This project demonstrates how to stream earthquake data from a Kafka topic, process it using Apache Spark, and write the results to a Snowflake data warehouse. The application uses PySpark to handle Kafka streams and the Snowflake Spark connector to store the processed data.
Note: A 30-day free trial of Snowflake was used for this project.
The primary goal of this project is to consume earthquake data in real-time from a Kafka topic, process the data with Apache Spark, and store the processed data into Snowflake for further analysis.
- Kafka Streaming: Consumes real-time earthquake data from a Kafka topic.
- Spark Processing: Uses PySpark to process the streamed data.
- Snowflake Integration: Stores the processed data into a Snowflake table for further analysis.
Before running the code, make sure you have the following dependencies installed:
- PySpark: The main library for processing streaming data with Apache Spark.
- JSON: Used to load configuration settings.
You can install the required Python dependencies by running:
pip install pyspark==3.4.0
Note: According to official documentation, "Snowflake supports three versions of Spark: Spark 3.2, Spark 3.3, and Spark 3.4. There is a separate version of the Snowflake connector for each version of Spark. Use the correct version of the connector for your version of Spark."

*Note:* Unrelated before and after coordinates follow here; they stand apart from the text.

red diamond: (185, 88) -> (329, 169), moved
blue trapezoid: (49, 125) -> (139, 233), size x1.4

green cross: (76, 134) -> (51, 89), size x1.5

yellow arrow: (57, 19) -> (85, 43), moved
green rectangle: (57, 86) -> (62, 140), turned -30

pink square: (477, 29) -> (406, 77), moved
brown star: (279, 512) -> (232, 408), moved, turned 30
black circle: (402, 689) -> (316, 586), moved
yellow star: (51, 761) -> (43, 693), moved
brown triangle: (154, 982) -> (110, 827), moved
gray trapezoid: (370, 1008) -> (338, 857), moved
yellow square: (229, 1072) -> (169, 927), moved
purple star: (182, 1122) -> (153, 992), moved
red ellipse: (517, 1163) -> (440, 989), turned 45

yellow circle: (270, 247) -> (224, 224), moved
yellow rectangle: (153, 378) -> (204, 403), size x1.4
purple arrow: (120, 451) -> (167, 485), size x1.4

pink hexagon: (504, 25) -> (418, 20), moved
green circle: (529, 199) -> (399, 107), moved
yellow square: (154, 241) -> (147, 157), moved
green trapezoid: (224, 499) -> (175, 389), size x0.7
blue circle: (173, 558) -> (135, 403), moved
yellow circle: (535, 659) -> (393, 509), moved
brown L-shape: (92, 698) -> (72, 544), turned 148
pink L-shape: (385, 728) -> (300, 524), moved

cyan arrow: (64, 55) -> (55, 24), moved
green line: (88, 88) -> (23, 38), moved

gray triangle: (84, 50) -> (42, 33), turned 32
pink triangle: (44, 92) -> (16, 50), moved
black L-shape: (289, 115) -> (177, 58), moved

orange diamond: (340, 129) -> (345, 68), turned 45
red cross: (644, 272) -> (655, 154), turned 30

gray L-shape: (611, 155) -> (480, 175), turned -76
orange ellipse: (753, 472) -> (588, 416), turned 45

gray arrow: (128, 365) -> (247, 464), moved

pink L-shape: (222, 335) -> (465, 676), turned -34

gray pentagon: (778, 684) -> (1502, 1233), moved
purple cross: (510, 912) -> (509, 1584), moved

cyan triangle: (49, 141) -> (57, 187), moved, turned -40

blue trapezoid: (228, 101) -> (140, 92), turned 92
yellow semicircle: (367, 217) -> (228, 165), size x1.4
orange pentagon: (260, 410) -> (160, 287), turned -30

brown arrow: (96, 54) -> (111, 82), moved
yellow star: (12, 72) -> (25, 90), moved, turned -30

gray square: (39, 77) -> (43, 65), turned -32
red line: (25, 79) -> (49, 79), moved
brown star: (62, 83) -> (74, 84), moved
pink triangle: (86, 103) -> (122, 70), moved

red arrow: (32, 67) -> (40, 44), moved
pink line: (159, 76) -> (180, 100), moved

- Kafka: You need a running Kafka instance and a topic where earthquake data is being streamed (e.g.,
earthquake
). - Snowflake: Make sure you have a Snowflake account with the necessary credentials to store the data.
The following JAR files are required for integrating Spark with Kafka and Snowflake. You can add them to the config.json
file (detailed below) or download them manually:
- Kafka JAR:
org.apache.spark:spark-sql-kafka-0-10_2.12:3.5.0
- Snowflake JAR:
net.snowflake:spark-snowflake_2.12:2.16.0-spark_3.4
A configuration file is required for connecting to Kafka and Snowflake. It contains necessary information like Kafka broker details, Snowflake credentials, and paths to the required JARs.
Note: In the
config.json
, you need to specify the schema and table for Snowflake. However, the table doesn't need to be created beforehand. When writing data to Snowflake, the platform will automatically create a new table in the specified schema to accommodate the receiving data.
{
"spark_session": {
"kafka_jars": "org.apache.spark:spark-sql-kafka-0-10_2.12:3.5.0",
"snowflake_jars": "net.snowflake:spark-snowflake_2.12:2.16.0-spark_3.4"
},
"kafka_information": {
"host": "localhost:9092",
"topic": "earthquake"
},
"snowflake": {
"sfURL": "your_snowflake_url",
"sfUser": "your_snowflake_user",
"sfPassword": "your_snowflake_password",
"sfDatabase": "your_snowflake_database",
"sfSchema": "your_snowflake_schema",
"sfWarehouse": "your_snowflake_warehouse",
"sfJdbcUrl": "your_snowflake_jdbc_url",
"dbtable": "your_snowflake_table"
}
}
-
__init__(self, config_file)
: Initializes the class by reading the configuration from a JSON file. It sets up the Spark session with the necessary Kafka and Snowflake JARs, and configures the connection to Snowflake. -
process_streaming_data(self)
: Reads streaming data from Kafka, processes it as a DataFrame, and selects the relevant data. -
write_to_snowflake(self, batch_df, batch_id)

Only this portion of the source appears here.